Saturday, September 10, 2016


In fostering a large part of the fun is watching progress.

There's always plenty to drive you up the wall; clothes strewn over bedroom floors, toothbrushes obviously not used for three days despite assurances, vegetable wars, nightly re-negotiations about bedtimes.

If you're not careful you might miss the positive developments your child makes. The reason you might miss them is because they aren't flagged up by causing you inconvenience. Quite the opposite; they make your life easier, so they're not so easy to notice.

What happened was this;

I'm about recovered from a small operation, but they won't let me drive yet.

One of our looked-afters started a new school and normally I'd pick him up in the car. But I can't. So he has to walk home.
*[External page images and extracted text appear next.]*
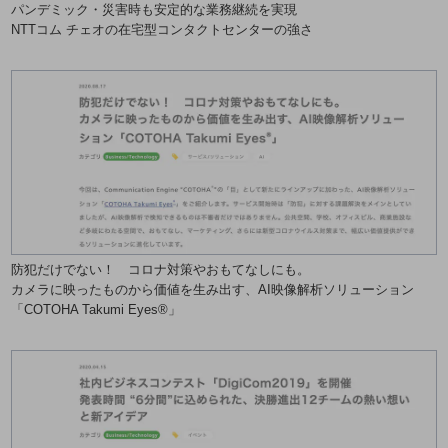
パンデミック・災害時も安定的な業務継続を実現
教育
NTTコム チェオの在宅型コンタクトセンターの強さ
モビリティ
製造・建設業
小売業
キーワードで探す
モバイルTOP
法人向けスマホ・携帯に関する、
おすすめの機種、料金やサービスをご紹介
製品
製品TOP
防犯だけでない！ コロナ対策やおもてなしにも。
カメラに映ったものから価値を生み出す、AI映像解析ソリューション
ビジネス向けスマートフォン
「COTOHA Takumi Eyes®」
タフネススマートフォン
データ通信製品
ドコモケータイ
5G対応ホームルーター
Now, when I was his age we all walked home, parents didn't do school runs. The culture is totally different now and I'd expected a ruck - he's doing a much longer day and now had a 30 minute walk up a hill at the end of it. He gets a ride in the morning from his foster dad, but his day is now ten and a half hours. Long day.

We explained why he'd need a walk and he was completely cool.

Now, it would be easy to miss something here. One could easily say that the child is simply doing what has to be done, so no big deal.

But it is a big deal. The child is pitching in to our family's needs. Not really done that before. It's huge. No moaning, no arguing, no feeling sorry for himself. No trying to negotiate a toy or a phone upgrade.

We could easily have ignored his contribution. We could have said to ourselves that he had no choice, that it would be the same for any other kid, that lots of people do 10 hour days.

He's traipsed home every afternoon and flaked out on the sofa without a single whinge or attempt to wangle anything to make up for his discomfort.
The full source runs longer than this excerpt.